As for the impact on economy, we have got two sorted lists below by the amount of money cost by damages.
property
## EVTYPE propertyDamage
## 1 FLOOD 144022037057
## 2 HURRICANE/TYPHOON 69305840000
## 3 STORM SURGE 43193536000
## 4 TORNADO 24935939545
## 5 FLASH FLOOD 16047794571
## 6 HAIL 15048722103
## 7 HURRICANE 11812819010
## 8 TROPICAL STORM 7653335550
## 9 HIGH WIND 5259785375
## 10 WILDFIRE 4759064000
## 11 STORM SURGE/TIDE 4641188000
## 12 TSTM WIND 4482361440
## 13 ICE STORM 3643555810
## 14 THUNDERSTORM WIND 3399282992
## 15 HURRICANE OPAL 3172846000
crop
## EVTYPE cropDamage
## 1 DROUGHT 13922066000
## 2 FLOOD 5422810400
## 3 HURRICANE 2741410000
## 4 HAIL 2614127070
## 5 HURRICANE/TYPHOON 2607872800
## 6 FLASH FLOOD 1343915000
## 7 EXTREME COLD 1292473000
## 8 FROST/FREEZE 1094086000
## 9 HEAVY RAIN 728399800
## 10 TROPICAL STORM 677836000
## 11 HIGH WIND 633561300
## 12 TSTM WIND 553947350
## 13 EXCESSIVE HEAT 492402000
## 14 THUNDERSTORM WIND 414354000
## 15 HEAT 401411500
And the following is a pair of graphs of total property damage and total crop damage affected by these severe weather events.
propertyPlot <- qplot(EVTYPE, data = property, weight = propertyDamage, geom = "bar", binwidth = 1) +
theme(axis.text.x = element_text(angle = 45, hjust = 1)) + scale_y_continuous("Property Damage in US dollars")+
xlab("Severe Weather Type") + ggtitle("Total Property Damage by\n Severe Weather Events in\n the U.S. from 1995 - 2011")

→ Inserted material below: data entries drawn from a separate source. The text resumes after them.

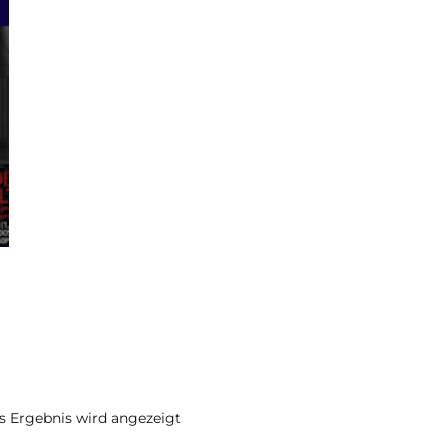
s Ergebnis wird angezeigt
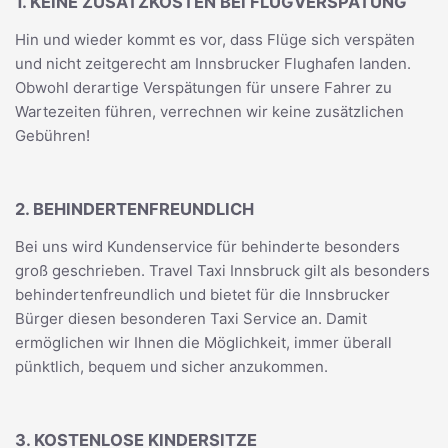
1. KEINE ZUSATZKOSTEN BEI FLUGVERSPÄTUNG
Hin und wieder kommt es vor, dass Flüge sich verspäten
und nicht zeitgerecht am Innsbrucker Flughafen landen.
Obwohl derartige Verspätungen für unsere Fahrer zu
Wartezeiten führen, verrechnen wir keine zusätzlichen
Gebühren!
2. BEHINDERTENFREUNDLICH
Bei uns wird Kundenservice für behinderte besonders
groß geschrieben. Travel Taxi Innsbruck gilt als besonders
behindertenfreundlich und bietet für die Innsbrucker
Bürger diesen besonderen Taxi Service an. Damit
ermöglichen wir Ihnen die Möglichkeit, immer überall
pünktlich, bequem und sicher anzukommen.
3. KOSTENLOSE KINDERSITZE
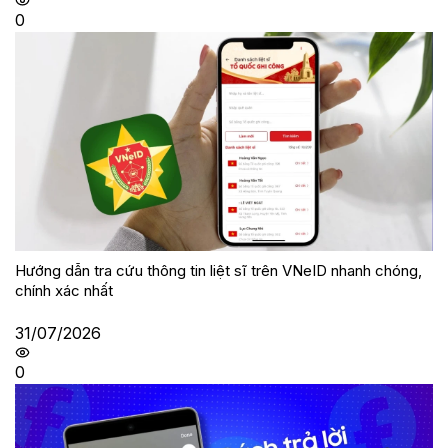
0
Hướng dẫn tra cứu thông tin liệt sĩ trên VNeID nhanh chóng,
chính xác nhất
31/07/2026
0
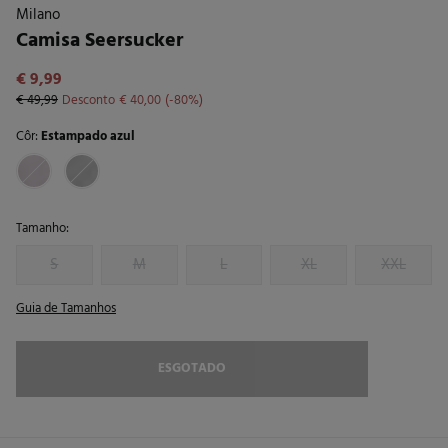
Milano
Camisa Seersucker
€ 9,99
€ 49,99
Desconto
€ 40,00
80
Côr:
Estampado azul
Tamanho:
S
M
L
XL
XXL
Guia de Tamanhos
ESGOTADO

cropPlot<- qplot(EVTYPE, data = crop, weight = cropDamage, geom = "bar", binwidth = 1) +
theme(axis.text.x = element_text(angle = 45, hjust = 1)) + scale_y_continuous("Crop Damage in US dollars") +
xlab("Severe Weather Type") + ggtitle("Total Crop Damage by \nSevere Weather Events in\n the U.S. from 1995 - 2011")

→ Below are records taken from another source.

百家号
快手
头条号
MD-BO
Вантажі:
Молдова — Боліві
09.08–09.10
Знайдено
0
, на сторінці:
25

grid.arrange(propertyPlot, cropPlot, ncol = 2)
plot of figure-3
Based on the above histograms, we find that flood and hurricane/typhoon cause most property damage; drought and flood causes most crop damage in the United States from 1995 to 2011.
From these data, we found that excessive heat and tornado are most harmful with respect to population health, while flood, drought, and hurricane/typhoon have the greatest economic consequences.